6.CEMİYETTEN  FIRKAYA

        1920-1923’e kadar olan sürede Milletvekillerinin hepsi Müdafaa-i Hukuk Cemiyetinden gelmiş olup, Birinci ve İkinci Gurup adları ile birbirinin karşısında vazife görüyordu. İkinci Gurup, Ata­türk idaresine karşı muhalefeti teşkil ediyordu. Ulusal bağımsızlık savaşı böyle bir siyasî yürütme ve denetleme kuruluşu içinde geç­mişti. Mustafa Kemal Paşa, 6 Aralık 1922’de, Halk Fırkasının kurul­ması ile ilgili gerekçeleri şöyle açıklamıştı: “Bağımsızlık için yapı­lan savaşı tamamlamak amacı ile memleketin bütün kaynak ve ser­vetinden en iyi şekilde yararlanmak gerekir. Bir programa dayalı olmayan ıslahat girişimleri, şahsî ve keyfî olmaktan kurtulamaz. Bu yüzden millî amaç ve düşüncelerin doğrultusunda, milletin her sınıf halkında, halkçılık esasına dayalı ve Halk Fırkası adıyla bir siyasî fırka teşkil etmek gereklidir.” Gazi, bunun için başka ülkelerdeki fırka programlarını da gözden geçirdiğini, ancak bunları memleket ve Milletin gereksinimlerine cevap verecek nitelikte bulmadığını öne sürmüştür. Görülüyor ki, hazırlanan fırka programı diğer programlar incelendikten sonra,

bünyemize en uygun bir şekilde ortaya konmuştur.[12]

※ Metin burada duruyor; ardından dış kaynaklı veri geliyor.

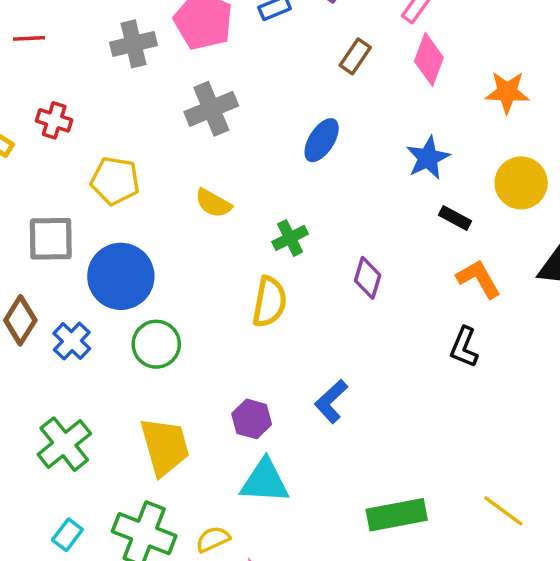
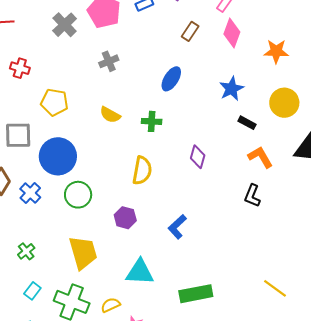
gray cross: (134, 44) -> (65, 25), turned -30
gray cross: (211, 109) -> (109, 61), size x0.7
green cross: (290, 238) -> (152, 121), moved, turned 30
purple hexagon: (252, 419) -> (125, 218), moved
green cross: (64, 444) -> (26, 251), size x0.6
green rectangle: (397, 515) -> (196, 294), moved
cyan rectangle: (67, 535) -> (32, 291), moved

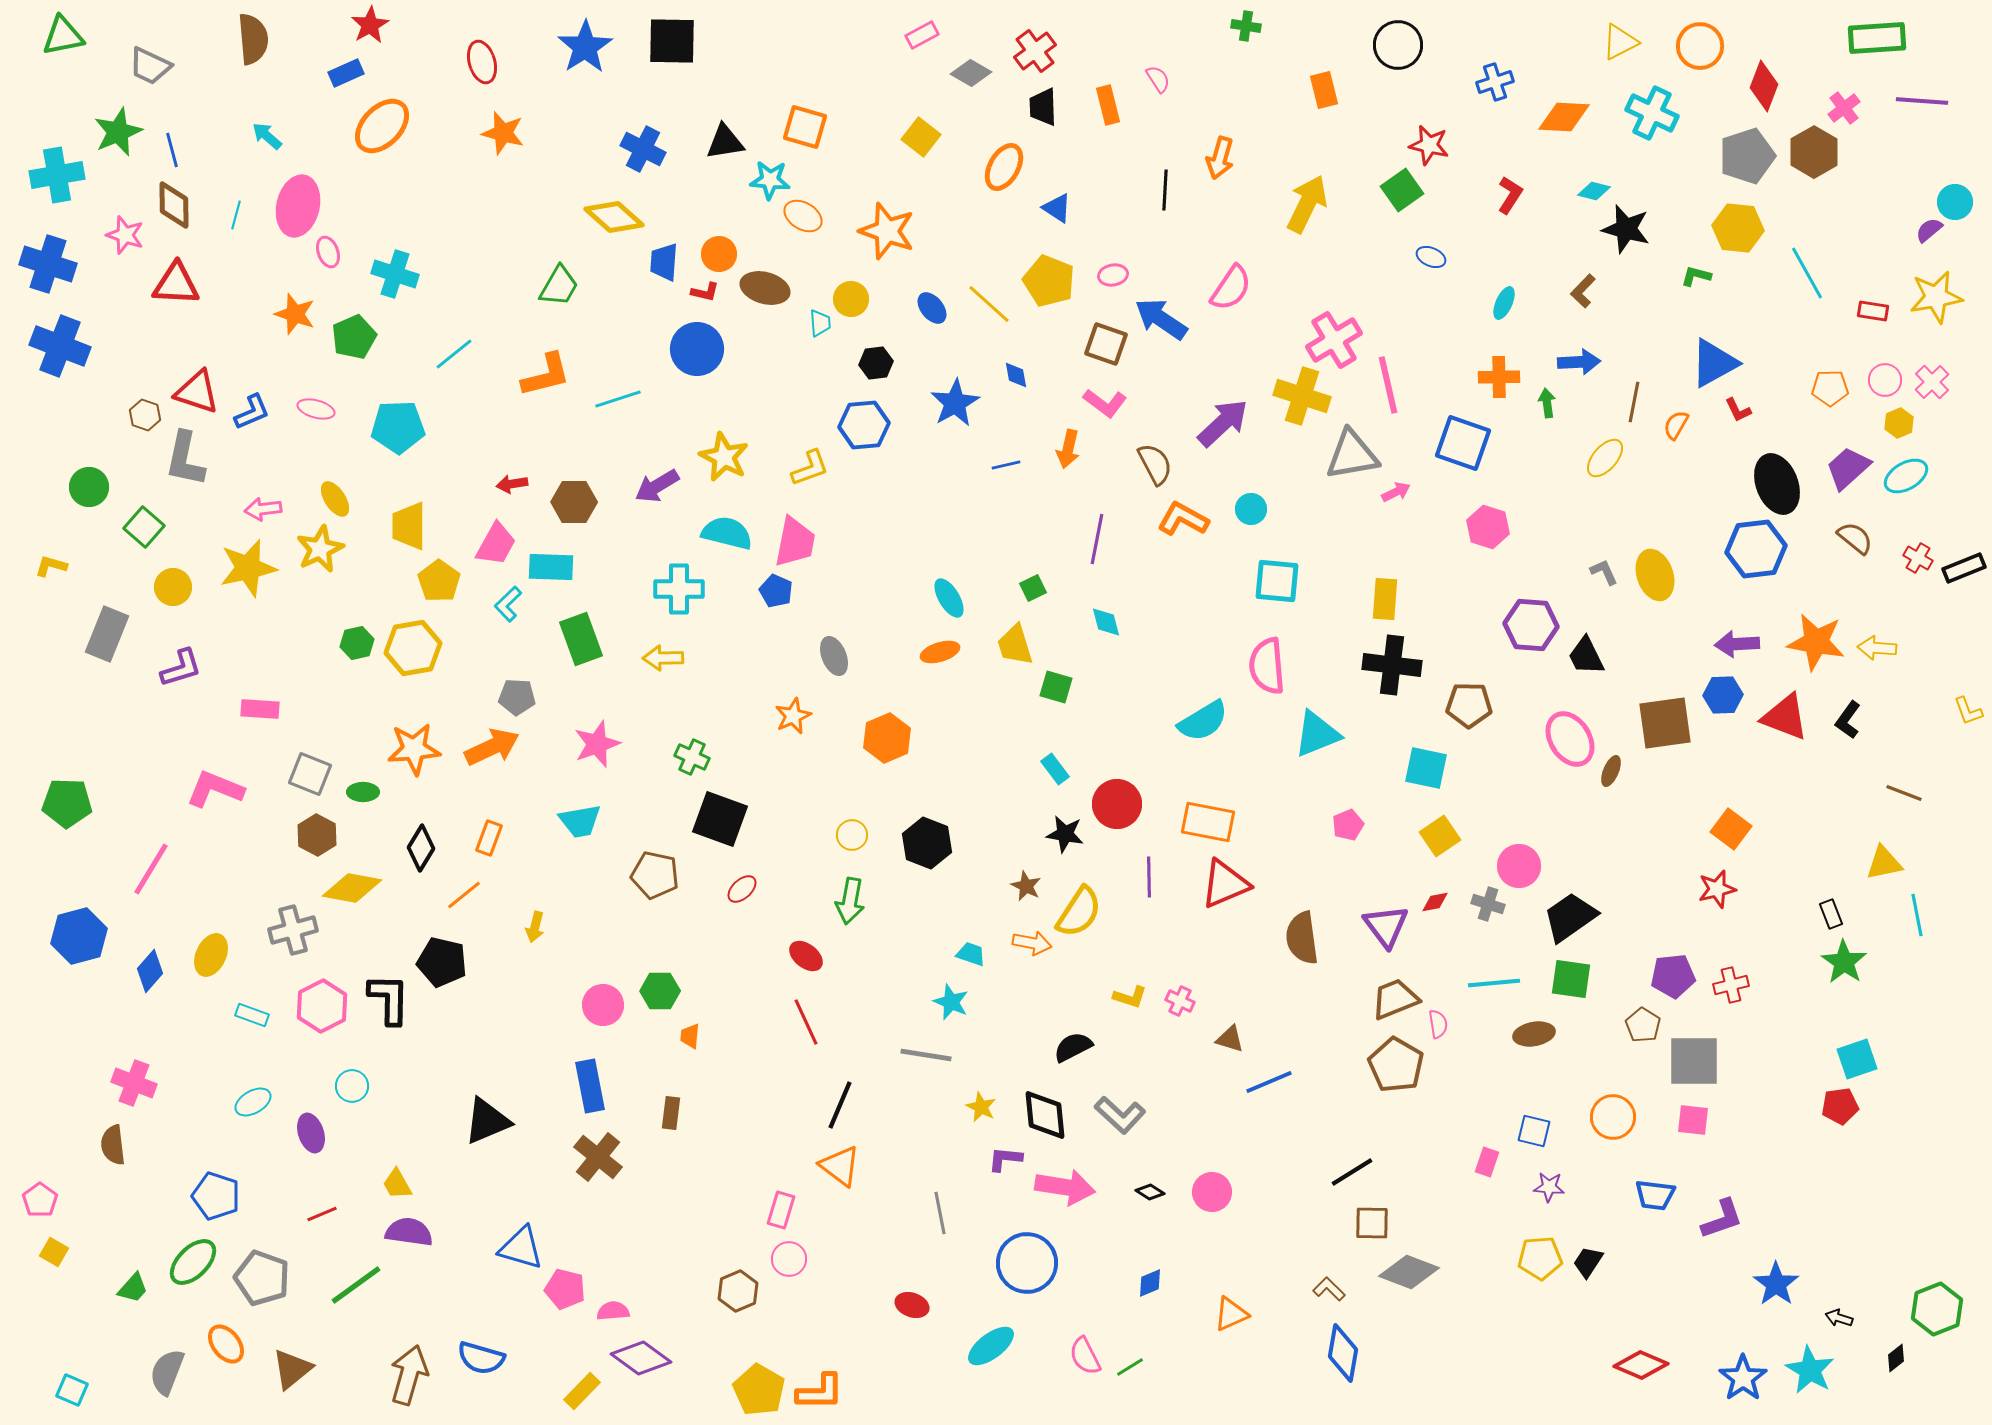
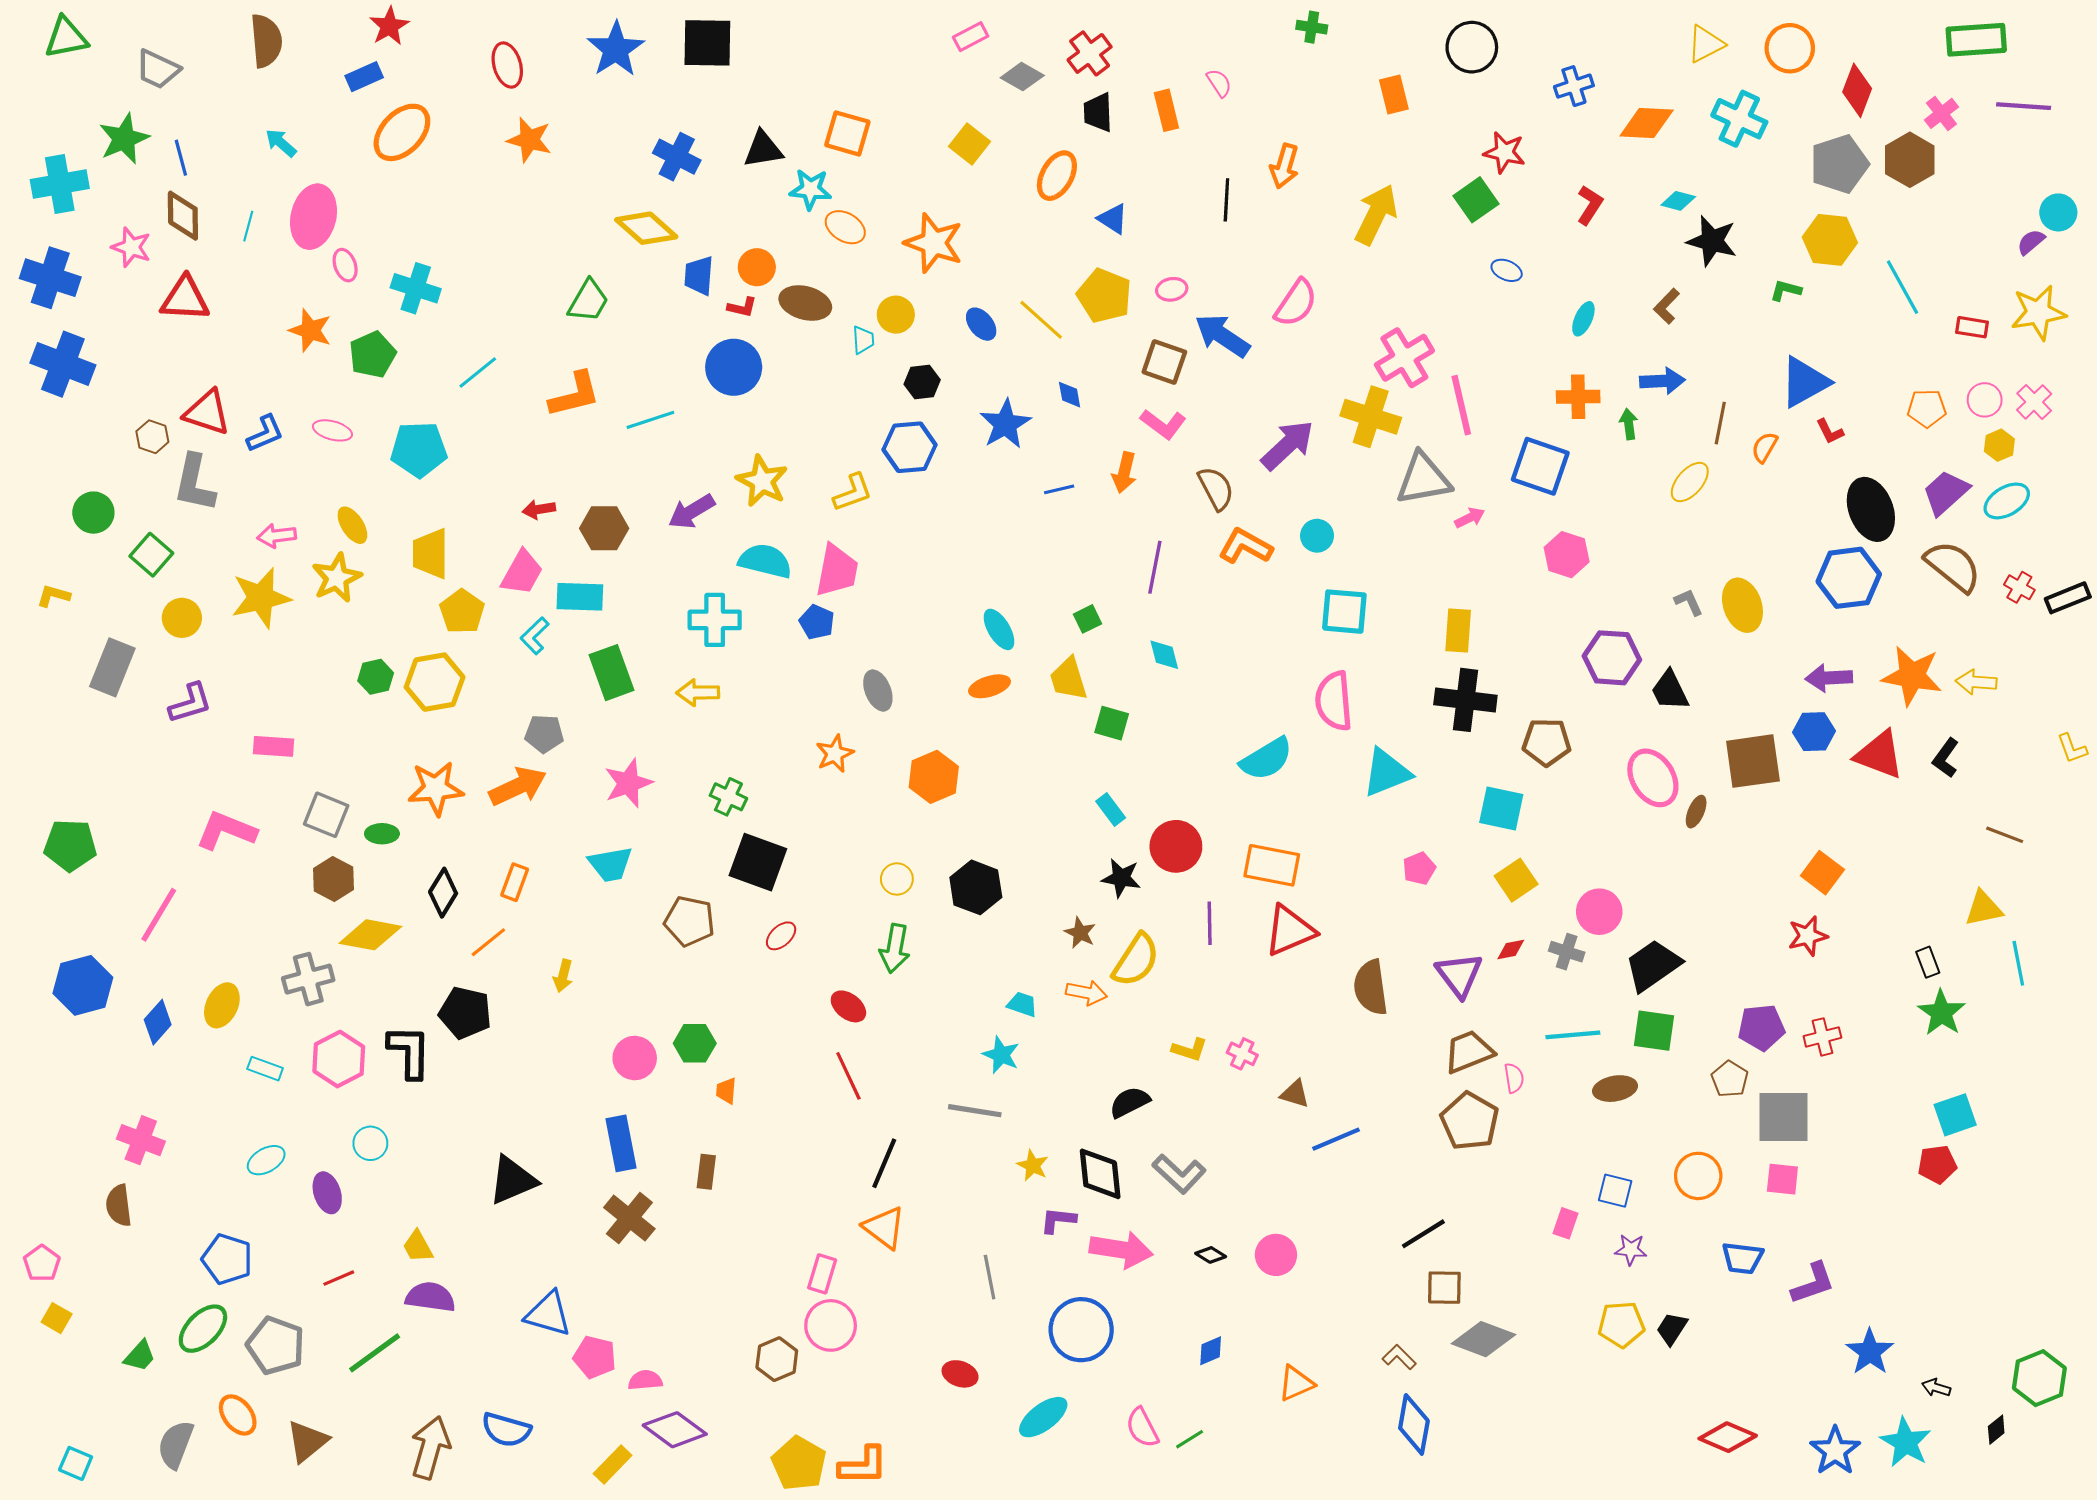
brown semicircle: (1855, 538) -> (1953, 566), size x1.5
pink circle: (789, 1259) -> (831, 1325), size x1.4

     Halk Fırkası’nın Müdafaa-ı Hukuk Cemiyeti ile birleştirilmesine henüz karar alınmamıştır. “Cemiyetin istiklâl mücadelesi tarihimizde kazan­mış olduğu şöhret ve itibar o kadar genişti ki, onun yerine henüz memle­ketin her tarafında adı duyulmamış, resmî işlemleri bile tamamlanmamış olan yeni bir parti adıyla seçimlere girmek, o buhranlı günlerde ve barışın imzalanmadığı bir sırada memlekete çok şeyler kaybettirebilirdi. Buna mey­dan vermemek için de yapılan duyuru­larda bazen Müdafaa-ı Hukuk Cemi­yeti ve bazen de Halk Fırkası adı kul­lanılmıştır. Mustafa Kemal Paşa se­çimler sırasında Müdafaa-ı Hukuk Ce­miyeti ve Halk Fırkası Başkanı olarak seçim işleri ile bizzat ilgilenmiştir.

     8 Nisan’da kurulan seçim yü­rütme kurulu 10 Nisan 1923 günü ilk defa Mustafa Kemal başkanlığında Ankara istasyonu ‘nda ki Hükümet Başkanı’nın ikametgâhında toplanmış ve seçimlerin sonuna kadar çalışmalarını burada devam ettirmiştir.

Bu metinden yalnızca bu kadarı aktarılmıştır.